Cargo is required to build/install (rustup is an easy way to install it). Then from the root of this repo, run
git submodule --init
cargo install --path chaindexer/
The query engine supports querying directly from an RPC node (i.e. without pre-indexing the entire chain). To spin up a SQL REPL and start querying data from your RPC, you can simply run:
ETH_RPC_API=<your rpc url> chaindexer sql
Running queries and building indices both require an RPC api that you can connect to. But it is possible to query chain data without building an index ahead of time. This can be done as long as the queries ran are highly selective in terms of block numbers accessed. In other words: since on-chain data is range partitioned by block number, queries must only access a specific range of block numbers--otherwise the entire chain state would have to be indexed (see next section for how to do that.)
For example, a valid query would be something like:
select * from eth.logs l
join eth.blocks b
on b.hash = l.block_hash
where b.number >= (current_block('eth') - 10) -- 10 most recent blocks for ethereum
Predicates that can be evaluated on block numbers will always be pushed down to the table scan. As long as queries have predicates like this that can be pushed down so that only a small subset of block numbers are needed to be retrieved, you should be able to query data directly via the RPC api (i.e. without a full index).
You can also have the query engine automatically filter out all but the last n
most
recent blocks by specifying. Running:
chaindexer sql --last-n-blocks 10
select * from eth.logs l
join eth.blocks b
on b.hash = l.block_hash;
is equivalent to the query shown previously. For doing interactive querying without doing
a pre-index, using the last-n-blocks
option is highly recommended.
NOTE: Other SQL interfaces
A JDBC compatible server is coming soon (this would allow you to use this in something like PyCharm or any other database client that accepts JDBC).
Schemas, tables and each table's columns can be shown via SQL:
SHOW TABLES; -- shows available tables, what tables are available will depend on your config
DESCRIBE eth.blocks; -- describe a single table
For more info on the CLI commands, run:
chaindexer help
To query the full chain, an index for that chain must be constructed and saved either on disk, or on a blob store (currently IPFS, and S3). An index is essentially just a file that contains mappings for tables and block range to the location of files containing the raw data for that table/block range. Each index is backed by a single storage config, which specifies the location of the index file as well as where to place the actual data partitions.

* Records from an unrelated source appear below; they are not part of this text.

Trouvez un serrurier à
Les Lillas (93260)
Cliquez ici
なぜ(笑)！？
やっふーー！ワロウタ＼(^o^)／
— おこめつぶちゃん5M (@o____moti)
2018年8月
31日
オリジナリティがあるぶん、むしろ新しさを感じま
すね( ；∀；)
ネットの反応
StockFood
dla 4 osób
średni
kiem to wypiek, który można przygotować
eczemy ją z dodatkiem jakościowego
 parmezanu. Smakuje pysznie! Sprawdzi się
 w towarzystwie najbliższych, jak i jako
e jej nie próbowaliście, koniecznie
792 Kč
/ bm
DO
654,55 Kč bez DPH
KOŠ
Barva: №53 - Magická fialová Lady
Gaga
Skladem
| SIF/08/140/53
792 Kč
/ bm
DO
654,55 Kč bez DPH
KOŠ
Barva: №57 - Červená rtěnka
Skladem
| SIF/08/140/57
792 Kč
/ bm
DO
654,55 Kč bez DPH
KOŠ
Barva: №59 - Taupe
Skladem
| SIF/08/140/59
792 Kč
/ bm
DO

You'll probably want a config file to specify your storage layer before building an index:
chaindexer config
This will create a TOML file that you can edit. For example, to use S3 (other configuration
examples can be seen in the source code at src/storage/conf.rs
, datatype is named StorageConf
)
as your storage layer, you can open up the config file at ~/.chaindexer/config.toml
and change the stores.eth
section (s3 credentials are read from the environment):
[stores.eth]
type="s3"
bucket="<your s3 bucket>"
# s3 key prefix for where all partition files will be placed
prefix="/prefix"
# the root index will be stored here. the index file contains mappings to the partition
# files which will be loaded into prefix.

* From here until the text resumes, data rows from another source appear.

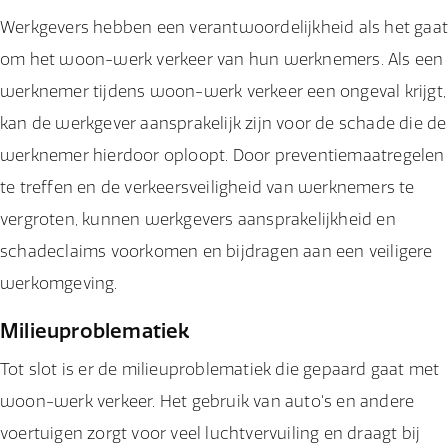
Werkgevers hebben een verantwoordelijkheid als het gaa
om het woon-werk verkeer van hun werknemers. Als een
werknemer tijdens woon-werk verkeer een ongeval krijgt,
kan de werkgever aansprakelijk zijn voor de schade die de
werknemer hierdoor oploopt. Door preventiemaatregelen
te treffen en de verkeersveiligheid van werknemers te
vergroten, kunnen werkgevers aansprakelijkheid en
schadeclaims voorkomen en bijdragen aan een veiligere
werkomgeving.
Milieuproblematiek
Tot slot is er de milieuproblematiek die gepaard gaat met
woon-werk verkeer. Het gebruik van auto's en andere
voertuigen zorgt voor veel luchtvervuiling en draagt bij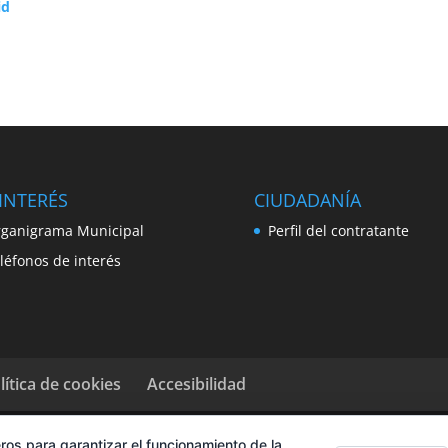
id
INTERÉS
CIUDADANÍA
ganigrama Municipal
Perfil del contratante
léfonos de interés
lítica de cookies
Accesibilidad
ros para garantizar el funcionamiento de la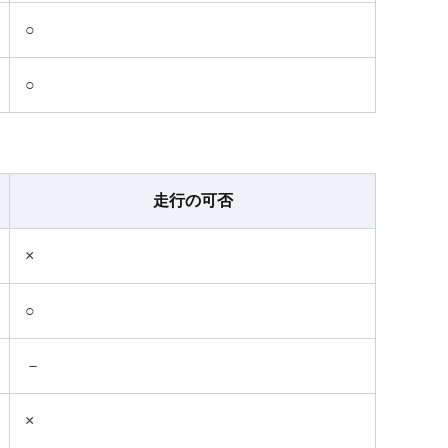
○
○
走行の可否
×
○
－
×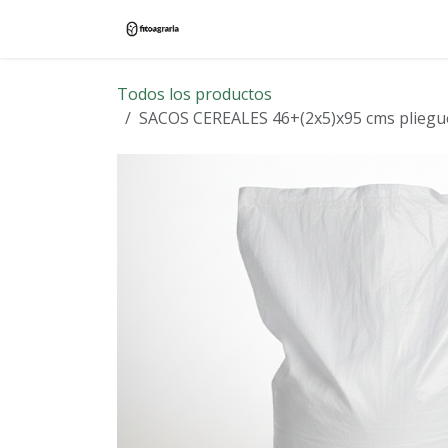
Ir al contenido
Inicio
Tienda
Blog
Contác
Todos los productos
SACOS CEREALES 46+(2x5)x95 cms pliegu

# this file will also be under prefix, so if your prefix is `/prefix`, the full s3 key
# of the root index file would be `/prefix/eth.db`
filename="eth.db"
Each chain has its own storage configuration, which is why the storage layer for eth is
specified under stores.eth
. If you'd rather store data on disk, the storage layer in the
default generated config file should be fine.
Now with an eth store layer specified, we can run the index
command to start
building the ethereum index. Currently running index
indexes the raw chain data
only (we are actively working to move some of our custom data pipelines
into this open source project).
chaindexer index --chain eth
Now non-selective queries can be run (if the partition index is not fully built, it will just treat the blocks that is built for as the only blocks that exist.)
We recognize that indexing an entire chain just to run queries is unrealistic for most users. We are currently working to put our pre-indexed ethereum onto IPFS, so that other users can use the query engine without needing to index the entire chain.
Chain data is indexed and then persisted using Apache Parquet on various storage layers. The query engine is leverages DataFusion, a highly flexible and extensible in-memory query engine which uses Apache Arrow as its in-memory columnar data format.
Each index is a SQLite database that describes to the query engine how to access the raw data during each table scan. For example, an ethereum index would have a row in the SQLite db mapping from the blocks table, for block range 0 - 1,000,000 to a parquet file on S3 (or other storage layers, including your disk). That parquet file would have 1,000,000 rows, representing all the blocks in that range.